I wanted to take a bit of time to define a few words in this passage primarily for my own understanding, but as always, I like to share. The issue of nursing (in public) recently came up in a discussion and as you can imagine, things got a little heated (and I respectively bowed out). I later thought that some of these terms (in the First Timothy passage) needed to be reexamined as their meanings may or may not have been altered through the years. So, as best I could, I wanted to bring clarity (aka: definition) by peeking at the Father’s likely purpose.

Please (kindly) let me know what you think in the comment section below.

…He who receives correction is prudent. Proverbs 15:5

(*The following definitions are from Noah Webster’s 1828 American Dictionary and the Blue Letter Bible (Strong’s) Lexicon and will hereon be identified as NWD and BLB).

Holy

NWD: Properly, whole, entire or perfect, in a moral sense. Hence, pure in heart, temper or dispositions; free from sin and sinful affections. Applied to the Supreme Being, holy signifies perfectly pure, immaculate and complete in moral character; and man is more or less holy, as his heart is more or less sanctified, or purified from evil dispositions. We call a man holy,when his heart is conformed in some degree to the image of God, and his life is regulated by the divine precepts. Hence, holy is used as nearly synonymous with good, pious, godly.

Many would add: ‘Set apart,’ as for the Lord.

BLB: Undefiled by sin, free from wickedness, religiously observing every moral obligation, pure holy, pious (Hosios in the Greek).

Modesty

NWD: That lowly temper which accompanies a moderate estimate of one’s own worth and importance. This temper when natural, springs in some measure from timidity, and in young and inexperienced persons, is allied to bashfulness and diffidence. In persons who have seen the world, and lost their natural timidity, modesty springs no less from principle than from feeling, and is manifested by retiring, unobtrusive manners, assuming less to itself than others are willing to yield, and conceding to others all due honor and respect, or even more than they expect or require.
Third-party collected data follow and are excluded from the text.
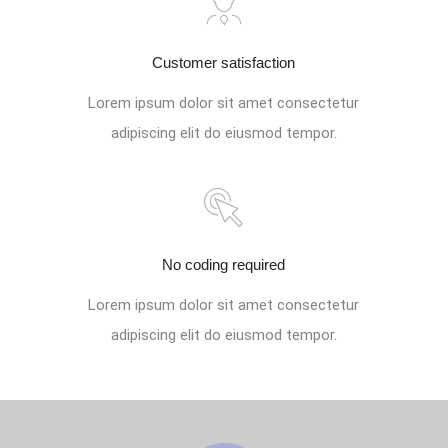
Customer satisfaction
Lorem ipsum dolor sit amet consectetur
adipiscing elit do eiusmod tempor.
No coding required
Lorem ipsum dolor sit amet consectetur
adipiscing elit do eiusmod tempor.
Additionally: In females, modesty has the like character as in males; but the word is used also as synonymous with chastity, or purity of manners. In this sense, modesty results from purity of mind, or from the fear of disgrace and ignominy fortified by education and principle. Unaffected modesty is the sweetest charm of female excellence, the richest gem in the diadem of their honor. A modesty-piece is a garment that covers the bosom.

BLB: well-arranged, seemly, modest (from the Greek: kosmios, where we get the word cosmos)

Propriety

NWD: Fitness; suitableness; appropriateness; consonance with established principles, rules or customs; justness; accuracy. Propriety of conduct, in a moral sense, consists in its conformity to the moral law; propriety of behavior, consists in conformity to the established rules of decorum; propriety in language, is correctness in the use of words and phrases, according to established usage, which constitutes the rule of speaking and writing.
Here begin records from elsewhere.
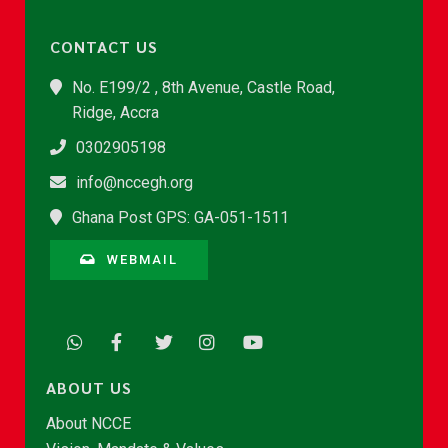
CONTACT US
No. E199/2 , 8th Avenue, Castle Road,
Ridge, Accra
0302905198
info@nccegh.org
Ghana Post GPS: GA-051-1511
WEBMAIL
ABOUT US
About NCCE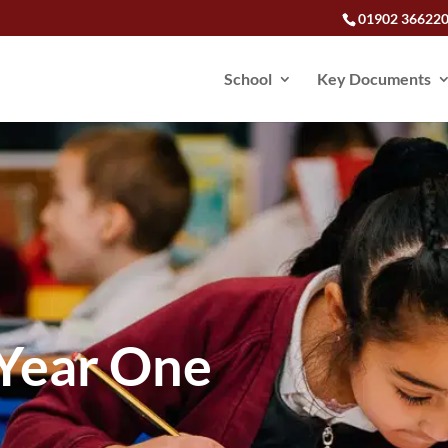
01902 36622
School
Key Documents
Year One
BLB: (Shamefacedness in the KJV); A sense of shame or honour, modesty, bashfulness, reverence, regard for others, respect (Aidos in the Greek)

Moderation

NWD: The state of being moderate…restraint of violent passions or indulgence of appetite…Calmness of mind. Moderate: Reduced in violence, rigor or intensity; allayed; lessened; tempered; qualified.
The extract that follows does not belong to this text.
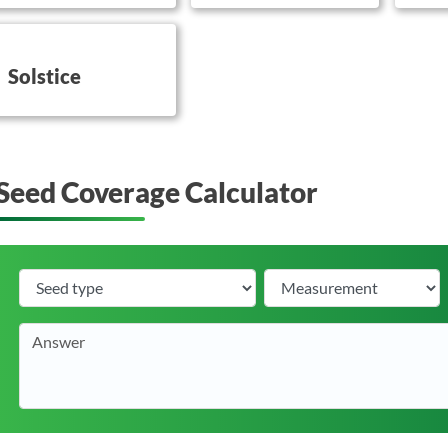
utton on this
Solstice
Seed Coverage Calculator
BLB: (Sobriety in the KJV); soundness of mind; self-control.

Proper

NWD: Appropriate (suitable for the circumstances); to hasten (as in pressing forward).

BLB: (Becometh in the KJV);  to stand out, to be conspicuous, to be eminent; to be becoming, seemly, fit (prepo in the Greek; where we get both the words proper and  preparation).

This is Not My Opinion…

I’m absolutely sure somebody’s feathers will be ruffled, but nevertheless, God is conveying that He wants women to be extremely discrete in regard to how they present their bodies (and yes, I’m sure that the message applies to men as well) and I don’t see how any of us can get around the directive.

Modesty is not oppression for women, it is submission to God and if as justification we suggest that society has changed through the centuries, our Sovereign Lord would remind us that culture does not change the truth, it is the truth that will change the culture.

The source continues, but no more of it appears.